NO

Author Topic: frequency of ints in huge array  (Read 38262 times)

czerny

  • Guest
frequency of ints in huge array
« on: July 03, 2014, 01:29:15 PM »
I have a little problem. May be there is an intelligent  solution I don't know?

I have a huge (typically 20000000 elements) array of unsigned long ints and I have to find that int with the highest frequency.

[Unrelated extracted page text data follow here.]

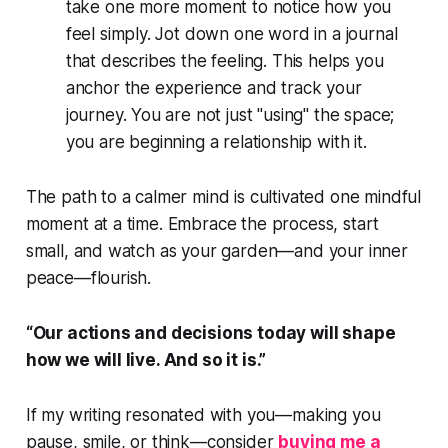
take one more moment to notice how you
feel simply. Jot down one word in a journal
that describes the feeling. This helps you
anchor the experience and track your
journey. You are not just "using" the space;
you are beginning a relationship with it.
The path to a calmer mind is cultivated one mindful
moment at a time. Embrace the process, start
small, and watch as your garden—and your inner
peace—flourish.
“Our actions and decisions today will shape
how we will live. And so it is.”
If my writing resonated with you—making you
pause, smile, or think—consider
buying me a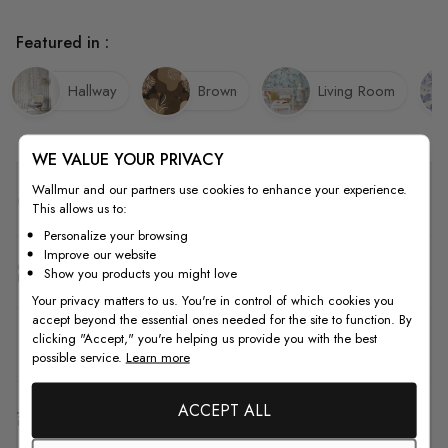
Featured in :
Hallway
Brown
Living Room
WE VALUE YOUR PRIVACY
Wallmur and our partners use cookies to enhance your experience.
Quality
This allows us to:
Personalize your browsing
Improve our website
How to Measure
Show you products you might love
Your privacy matters to us. You're in control of which cookies you
accept beyond the essential ones needed for the site to function. By
clicking "Accept," you're helping us provide you with the best
How to Install
possible service.
Learn more
ACCEPT ALL
Shipping & Return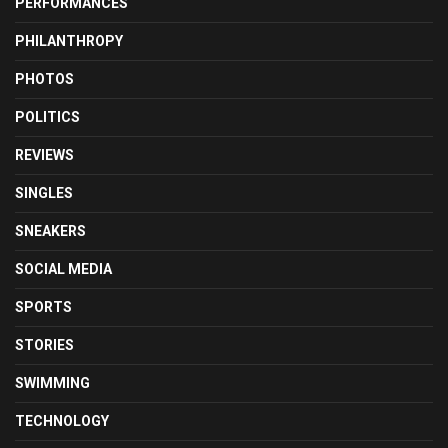
PERFORMANCES
PHILANTHROPY
PHOTOS
POLITICS
REVIEWS
SINGLES
SNEAKERS
SOCIAL MEDIA
SPORTS
STORIES
SWIMMING
TECHNOLOGY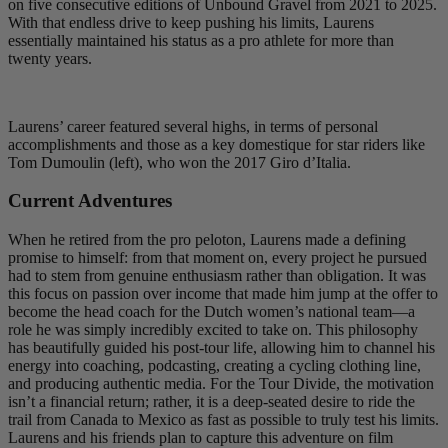
on five consecutive editions of Unbound Gravel from 2021 to 2025.
With that endless drive to keep pushing his limits, Laurens
essentially maintained his status as a pro athlete for more than
twenty years.
Laurens’ career featured several highs, in terms of personal
accomplishments and those as a key domestique for star riders like
Tom Dumoulin (left), who won the 2017 Giro d’Italia.
Current Adventures
When he retired from the pro peloton, Laurens made a defining
promise to himself: from that moment on, every project he pursued
had to stem from genuine enthusiasm rather than obligation. It was
this focus on passion over income that made him jump at the offer to
become the head coach for the Dutch women’s national team—a
role he was simply incredibly excited to take on. This philosophy
has beautifully guided his post-tour life, allowing him to channel his
energy into coaching, podcasting, creating a cycling clothing line,
and producing authentic media. For the Tour Divide, the motivation
isn’t a financial return; rather, it is a deep-seated desire to ride the
trail from Canada to Mexico as fast as possible to truly test his limits.
Laurens and his friends plan to capture this adventure on film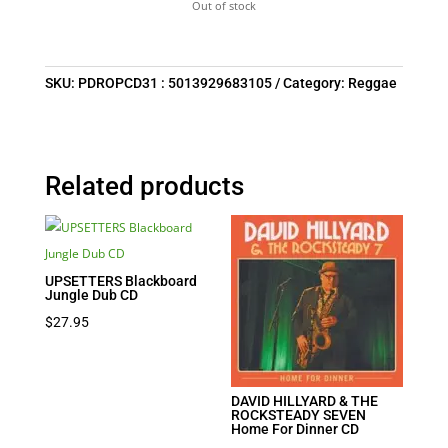
Out of stock
SKU:
PDROPCD31 : 5013929683105
Category:
Reggae
Related products
UPSETTERS Blackboard
Jungle Dub CD
$
27.95
DAVID HILLYARD & THE
ROCKSTEADY SEVEN
Home For Dinner CD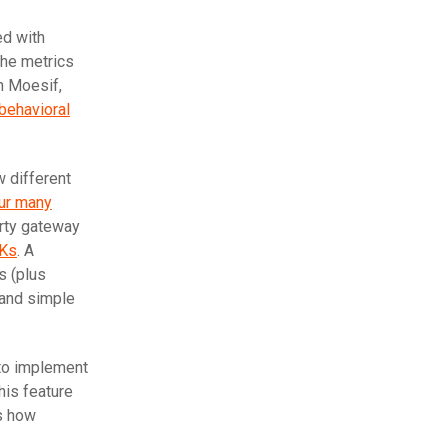
ed with
the metrics
th Moesif,
behavioral
w different
ur many
arty gateway
DKs
. A
s (plus
 and simple
 to implement
his feature
is how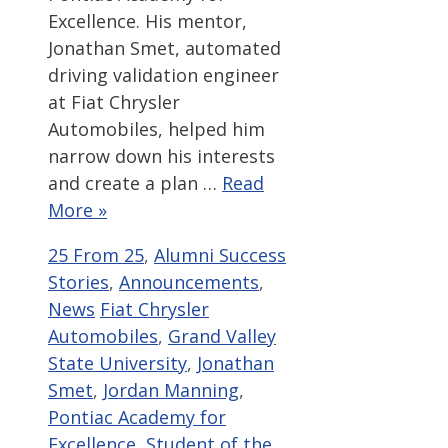
Excellence. His mentor,
Jonathan Smet, automated
driving validation engineer
at Fiat Chrysler
Automobiles, helped him
narrow down his interests
and create a plan …
Read
More »
Categories
25 From 25
,
Alumni Success
Stories
,
Announcements
,
Tags
News
Fiat Chrysler
Automobiles
,
Grand Valley
State University
,
Jonathan
Smet
,
Jordan Manning
,
Pontiac Academy for
Excellence
,
Student of the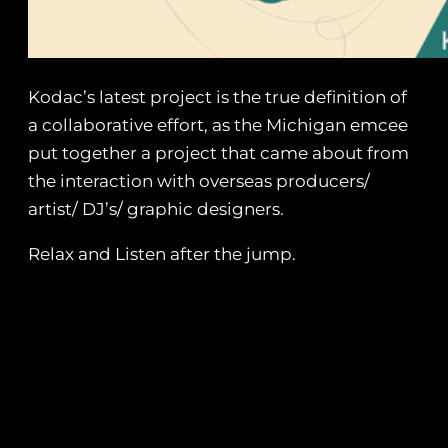
Kodac’s latest project is the true definition of
a collaborative effort, as the Michigan emcee
put together a project that came about from
the interaction with overseas producers/
artist/ DJ’s/ graphic designers.
Relax and Listen after the jump.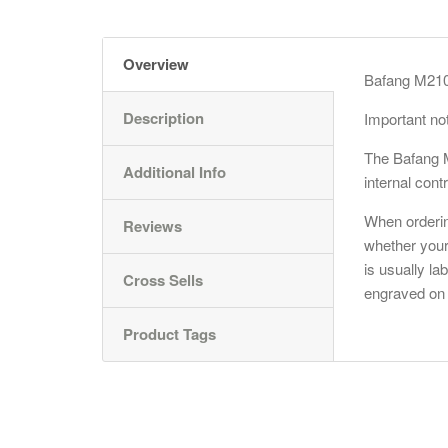
Overview
Bafang M210 
Description
Important no
The
Bafang
M
Additional Info
internal contr
When orderin
Reviews
whether your
is usually la
Cross Sells
engraved on 
Product Tags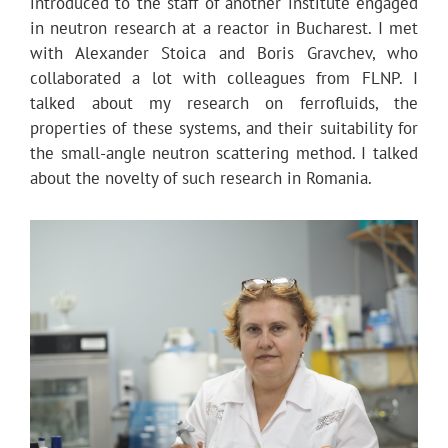
introduced to the staff of another institute engaged
in neutron research at a reactor in Bucharest. I met
with Alexander Stoica and Boris Gravchev, who
collaborated a lot with colleagues from FLNP. I
talked about my research on ferrofluids, the
properties of these systems, and their suitability for
the small-angle neutron scattering method. I talked
about the novelty of such research in Romania.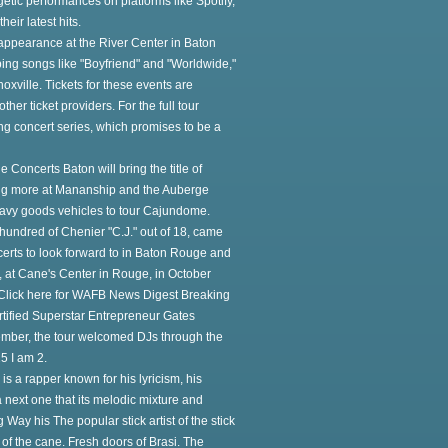
etic performances on platforms like Spotify,
ir latest hits.
 appearance at the River Center in Baton
ing songs like "Boyfriend" and "Worldwide,"
oxville. Tickets for these events are
er ticket providers. For the full tour
ng concert series, which promises to be a
e Concerts Baton will bring the title of
king more at Mananship and the Auberge
avy goods vehicles to tour Cajundome.
 hundred of Chenier "C.J." out of 18, came
erts to look forward to in Baton Rouge and
", at Cane's Center in Rouge, in October
. Click here for WAFB News Digest Breaking
ertified Superstar Entrepreneur Gates
ovember, the tour welcomed DJs through the
5 I am 2.
s a rapper known for his lyricism, his
 next one that its melodic mixture and
 Way his The popular stick artist of the stick
r of the cane. Fresh doors of Brasi. The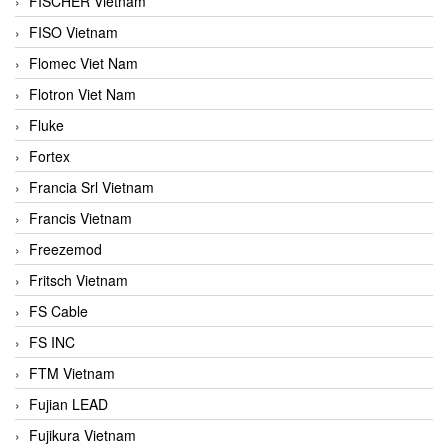
FISCHER Vietnam
FISO Vietnam
Flomec Viet Nam
Flotron Viet Nam
Fluke
Fortex
Francia Srl Vietnam
Francis Vietnam
Freezemod
Fritsch Vietnam
FS Cable
FS INC
FTM Vietnam
Fujian LEAD
Fujikura Vietnam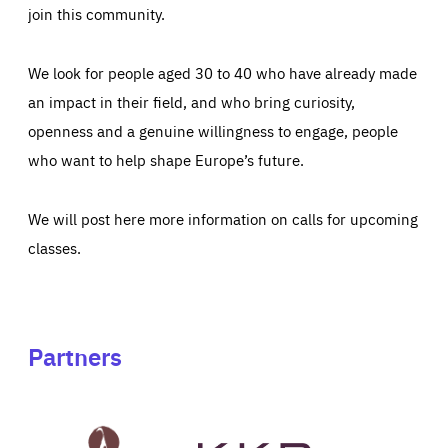
join this community.
We look for people aged 30 to 40 who have already made
an impact in their field, and who bring curiosity,
openness and a genuine willingness to engage, people
who want to help shape Europe’s future.
We will post here more information on calls for upcoming
classes.
Partners
See
See
John
KKR's
St
website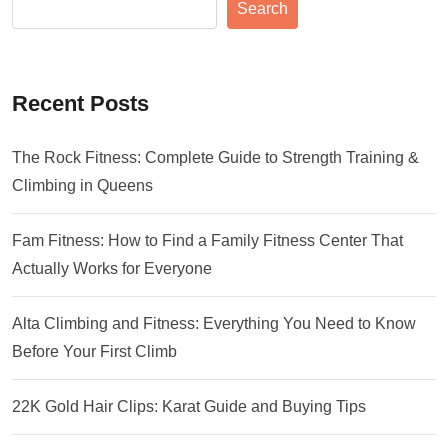
Search
Recent Posts
The Rock Fitness: Complete Guide to Strength Training &
Climbing in Queens
Fam Fitness: How to Find a Family Fitness Center That
Actually Works for Everyone
Alta Climbing and Fitness: Everything You Need to Know
Before Your First Climb
22K Gold Hair Clips: Karat Guide and Buying Tips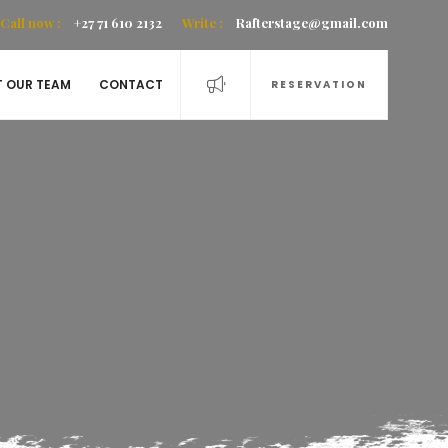
Call now :
+27 71 610 2132
Write :
Rafterstage@gmail.com
T OUR TEAM
CONTACT
RESERVATION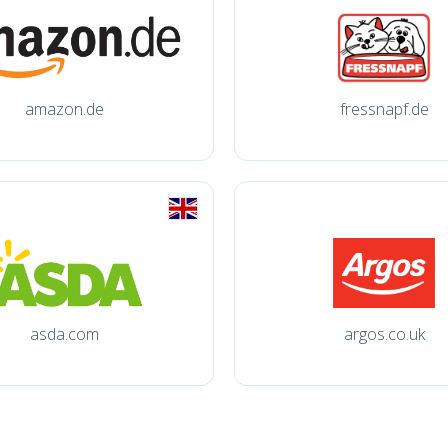
amazon.de
fressnapf.de
asda.com
argos.co.uk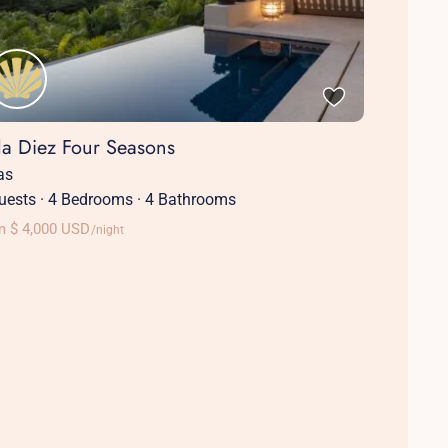
lla Diez Four Seasons
las
uests
·
4 Bedrooms
·
4 Bathrooms
m $ 4,000 USD
/night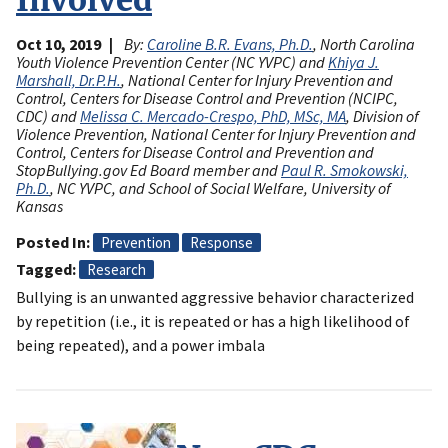
Oct 10, 2019
By:
Caroline B.R. Evans, Ph.D.
, North Carolina
Youth Violence Prevention Center (NC YVPC) and
Khiya J.
Marshall, Dr.P.H.
, National Center for Injury Prevention and
Control, Centers for Disease Control and Prevention (NCIPC,
CDC) and
Melissa C. Mercado-Crespo, PhD, MSc, MA
, Division of
Violence Prevention, National Center for Injury Prevention and
Control, Centers for Disease Control and Prevention and
StopBullying.gov Ed Board member and
Paul R. Smokowski,
Ph.D.
, NC YVPC, and School of Social Welfare, University of
Kansas
Posted In
Prevention
Response
Tagged
Research
Bullying is an unwanted aggressive behavior characterized
by repetition (i.e., it is repeated or has a high likelihood of
being repeated), and a power imbala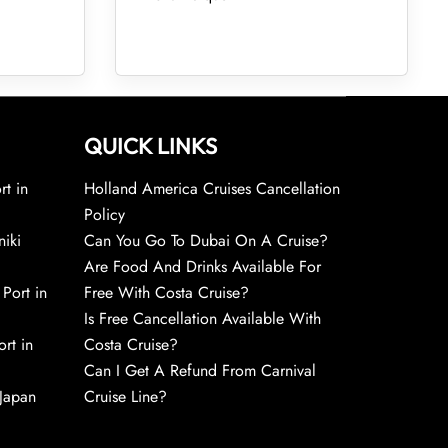
QUICK LINKS
rt in
Holland America Cruises Cancellation
Policy
niki
Can You Go To Dubai On A Cruise?
Are Food And Drinks Available For
 Port in
Free With Costa Cruise?
Is Free Cancellation Available With
rt in
Costa Cruise?
Can I Get A Refund From Carnival
 Japan
Cruise Line?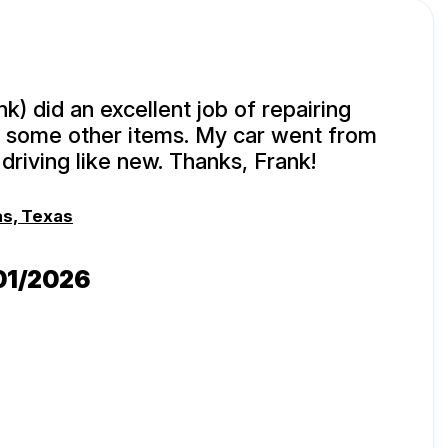
k) did an excellent job of repairing
 some other items. My car went from
driving like new. Thanks, Frank!
as, Texas
/01/2026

My idea so far is to use some sort of binary tree with something like

Code: [Select]
struct node {
  unsigned int x;
  unsigned int freq;
  struct node *left;
  struct node *right;
};

as node. But thisway I have 5 times as much memory to allocate.
Is there a cheaper way to do this?


Offline jj2007

  • Member
  • *
  • Posts: 536
Re: frequency of ints in huge array
« Reply #1 on: July 03, 2014, 02:41:49 PM »
Have you tried sorting the array? On my trusty AMD, that takes three seconds. Afterwards, you just go through the array and check how often a value is being repeated, and if it's repeat count is higher than the previous champion, you take that value.

Offline Bitbeisser

  • Global Moderator
  • Member
  • *****
  • Posts: 772
Re: frequency of ints in huge array
« Reply #2 on: July 03, 2014, 07:40:25 PM »
Have you tried sorting the array? On my trusty AMD, that takes three seconds. Afterwards, you just go through the array and check how often a value is being repeated, and if it's repeat count is higher than the previous champion, you take that value.
Well, that would only work if the original order of the array doesn't matter, a fact that czerny unfortunately did not elude to if that is a restriction or not.
Also he did not mention if time is an issue here either, otherwise I would suggest just start counting from the top down, which could be reasonable fast depending on the distribution of values within the array.
Might also want to look into a modification of a binary search over the array...

Ralf

Offline jj2007

  • Member
  • *
  • Posts: 536
Re: frequency of ints in huge array
« Reply #3 on: July 04, 2014, 12:36:23 AM »
I would suggest just start counting from the top down

That sounds straightforward, can you post an example?

czerny

  • Guest
Re: frequency of ints in huge array
« Reply #4 on: July 04, 2014, 09:50:37 AM »
Have you tried sorting the array? On my trusty AMD, that takes three seconds. Afterwards, you just go through the array and check how often a value is being repeated, and if it's repeat count is higher than the previous champion, you take that value.
I do not want to change the original array. So I would have to make a copy. :(

czerny

  • Guest
Re: frequency of ints in huge array
« Reply #5 on: July 04, 2014, 09:59:06 AM »
I would suggest just start counting from the top down, ...
Do you mean something like that?
Code: [Select]
maxcount = 0;
for (i=0; i<MAX; i++) {
  count = 0;
  for (k=i; k<MAX; k++)
    if (a[k] == a[i]) count++;
  if (count > maxcount) {
    maxcount = count;
    index = i;
  }
}
This is very slow for huge arrays! O(n²)
« Last Edit: July 04, 2014, 10:10:32 AM by czerny »

Offline jj2007

  • Member
  • *
  • Posts: 536
Re: frequency of ints in huge array
« Reply #6 on: July 04, 2014, 11:03:16 AM »
This is very slow for huge arrays! O(n²)

Indeed. If you have enough RAM, sorting a copy is a lot faster. Quicksort does it at O(n log n), a radix sort can even be faster, depending on the data. Finding the most frequent element after the sort takes a negligible time, see below.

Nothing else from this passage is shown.